Material to process Block Start
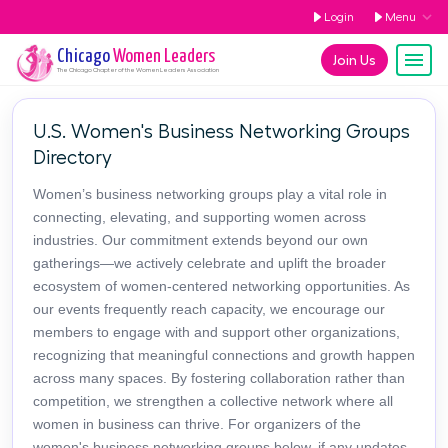
Login
Menu
Chicago
Women Leaders
Join Us
The
Chicago
Chapter of the Women Leaders Association
U.S. Women's Business Networking Groups
Directory
Women’s business networking groups play a vital role in
connecting, elevating, and supporting women across
industries. Our commitment extends beyond our own
gatherings—we actively celebrate and uplift the broader
ecosystem of women-centered networking opportunities. As
our events frequently reach capacity, we encourage our
members to engage with and support other organizations,
recognizing that meaningful connections and growth happen
across many spaces. By fostering collaboration rather than
competition, we strengthen a collective network where all
women in business can thrive. For organizers of the
women's business networking groups below, if any updates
Material to process Block End
Look for the line with "our events frequently" in the listing above. Print it and each later line exactly, ending with the last line.

■ **Answer for the task**
our events frequently reach capacity, we encourage our
members to engage with and support other organizations,
recognizing that meaningful connections and growth happen
across many spaces. By fostering collaboration rather than
competition, we strengthen a collective network where all
women in business can thrive. For organizers of the
women's business networking groups below, if any updates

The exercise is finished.